**WHAT NEEDS TO BE DONE:**
Leave out the pictures and repeat the data exactly.

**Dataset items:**
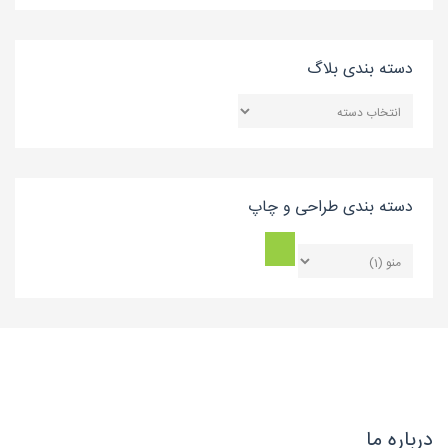
دسته بندی بلاگ
دسته
بندی
بلاگ
دسته بندی طراحی و چاپ
درباره ما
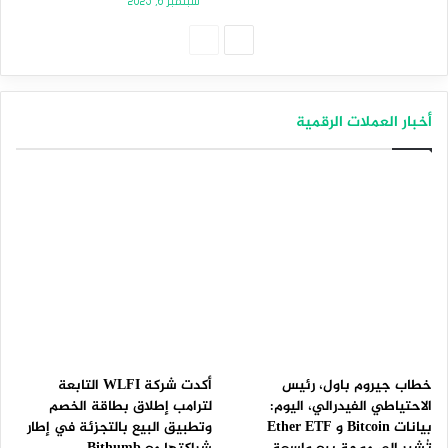
سبتمبر 6, 2025
الصفحة
الصفحة
التالية
السابقة
أخبار العملات الرقمية
خطاب جيروم باول، رئيس
أكدت شركة WLFI التابعة
الاحتياطي الفيدرالي، اليوم:
لترامب إطلاق بطاقة الخصم
بيانات Bitcoin و Ether ETF
وتطبيق البيع بالتجزئة في إطار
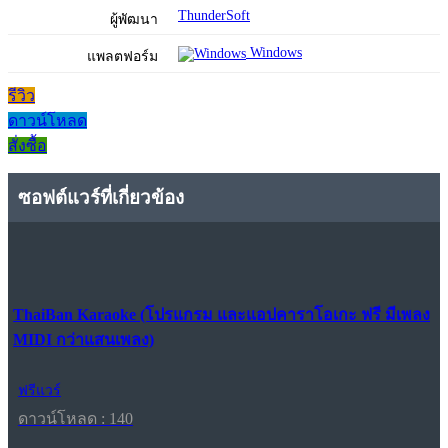
ThunderSoft
ผู้พัฒนา
Windows
แพลตฟอร์ม
รีวิว
ดาวน์โหลด
สั่งซื้อ
ซอฟต์แวร์ที่เกี่ยวข้อง
ThaiBan Karaoke (โปรแกรม และแอปคาราโอเกะ ฟรี มีเพลง
MIDI กว่าแสนเพลง)
ฟรีแวร์
ดาวน์โหลด : 140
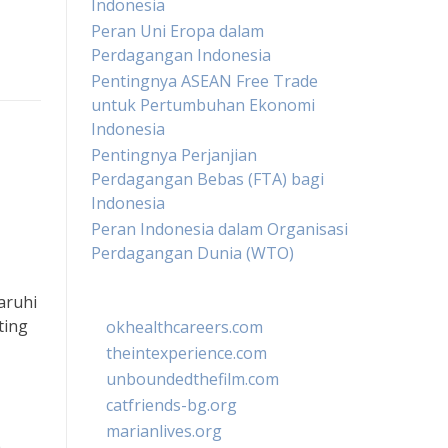
Indonesia
Peran Uni Eropa dalam
Perdagangan Indonesia
Pentingnya ASEAN Free Trade
untuk Pertumbuhan Ekonomi
Indonesia
Pentingnya Perjanjian
Perdagangan Bebas (FTA) bagi
Indonesia
Peran Indonesia dalam Organisasi
Perdagangan Dunia (WTO)
aruhi
ting
okhealthcareers.com
theintexperience.com
unboundedthefilm.com
catfriends-bg.org
marianlives.org
a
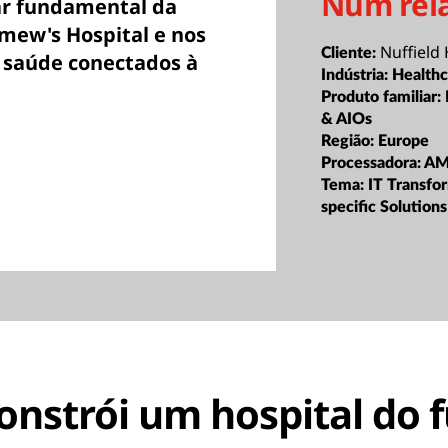
Num rel
ar fundamental da
omew's Hospital e nos
Nuffield
Cliente:
e saúde conectados à
Indústria:
Healthc
Produto familiar:
& AIOs
Região:
Europe
Processadora:
A
Tema:
IT Transfo
specific Solutions
onstrói um hospital do 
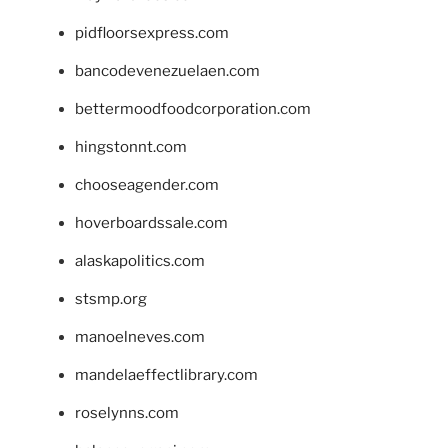
pidfloorsexpress.com
bancodevenezuelaen.com
bettermoodfoodcorporation.com
hingstonnt.com
chooseagender.com
hoverboardssale.com
alaskapolitics.com
stsmp.org
manoelneves.com
mandelaeffectlibrary.com
roselynns.com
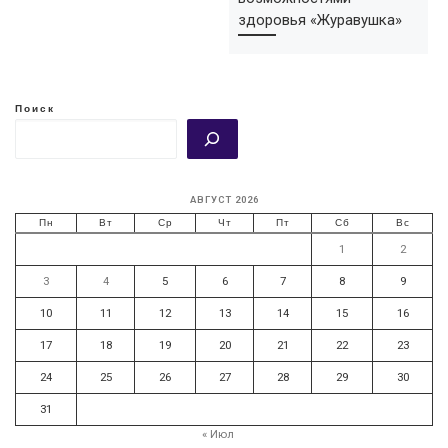
здоровья «Журавушка»
Поиск
АВГУСТ 2026
Пн
Вт
Ср
Чт
Пт
Сб
Вс
1
2
3
4
5
6
7
8
9
10
11
12
13
14
15
16
17
18
19
20
21
22
23
24
25
26
27
28
29
30
31
« Июл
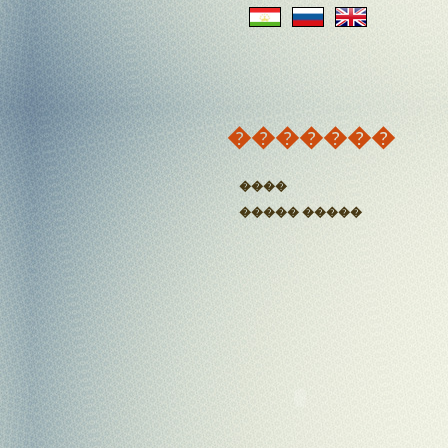
�������
����
����� �����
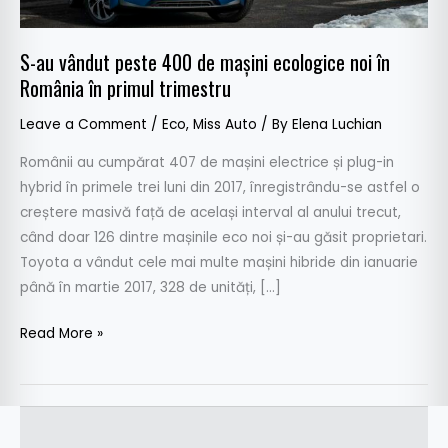
ecologice
noi
S-au vândut peste 400 de mașini ecologice noi în
în
România în primul trimestru
România
în
Leave a Comment
/
Eco
,
Miss Auto
/ By
Elena Luchian
primul
trimestru
Românii au cumpărat 407 de mașini electrice și plug-in
hybrid în primele trei luni din 2017, înregistrându-se astfel o
creștere masivă față de același interval al anului trecut,
când doar 126 dintre mașinile eco noi și-au găsit proprietari.
Toyota a vândut cele mai multe mașini hibride din ianuarie
până în martie 2017, 328 de unități, […]
Read More »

**ANSWER TO THIS PROBLEM:**
دسته بندی بلاگ
دسته
بندی
بلاگ
دسته بندی طراحی و چاپ
درباره ما
سبتمبر 6, 2025
الصفحة
الصفحة
التالية
السابقة
أخبار العملات الرقمية
خطاب جيروم باول، رئيس
أكدت شركة WLFI التابعة
الاحتياطي الفيدرالي، اليوم:
لترامب إطلاق بطاقة الخصم
بيانات Bitcoin و Ether ETF
وتطبيق البيع بالتجزئة في إطار
ThunderSoft
ผู้พัฒนา
Windows
แพลตฟอร์ม
รีวิว
ดาวน์โหลด
สั่งซื้อ
ซอฟต์แวร์ที่เกี่ยวข้อง
ThaiBan Karaoke (โปรแกรม และแอปคาราโอเกะ ฟรี มีเพลง
MIDI กว่าแสนเพลง)
ฟรีแวร์
ดาวน์โหลด : 140
Indonesia
Peran Uni Eropa dalam
Perdagangan Indonesia
Pentingnya ASEAN Free Trade
untuk Pertumbuhan Ekonomi
Indonesia
Pentingnya Perjanjian
Perdagangan Bebas (FTA) bagi
Indonesia
Peran Indonesia dalam Organisasi
Perdagangan Dunia (WTO)
aruhi
ting
okhealthcareers.com
theintexperience.com
unboundedthefilm.com
catfriends-bg.org
marianlives.org
a
Num rel
ar fundamental da
omew's Hospital e nos
Nuffield
Cliente:
e saúde conectados à
Indústria:
Healthc
Produto familiar:
& AIOs
Região:
Europe
Processadora:
A
Tema:
IT Transfo
specific Solutions
onstrói um hospital do 
pidfloorsexpress.com
bancodevenezuelaen.com
bettermoodfoodcorporation.com
hingstonnt.com
chooseagender.com
hoverboardssale.com
alaskapolitics.com
stsmp.org
manoelneves.com
mandelaeffectlibrary.com
roselynns.com
здоровья «Журавушка»
Поиск
АВГУСТ 2026
Пн
Вт
Ср
Чт
Пт
Сб
Вс
1
2
3
4
5
6
7
8
9
10
11
12
13
14
15
16
17
18
19
20
21
22
23
24
25
26
27
28
29
30
31
« Июл
�������
����
����� �����
ecologice
noi
S-au vândut peste 400 de mașini ecologice noi în
în
România în primul trimestru
România
în
Leave a Comment
/
Eco
,
Miss Auto
/ By
Elena Luchian
primul
trimestru
Românii au cumpărat 407 de mașini electrice și plug-in
hybrid în primele trei luni din 2017, înregistrându-se astfel o
creștere masivă față de același interval al anului trecut,
când doar 126 dintre mașinile eco noi și-au găsit proprietari.
Toyota a vândut cele mai multe mașini hibride din ianuarie
până în martie 2017, 328 de unități, […]
Read More »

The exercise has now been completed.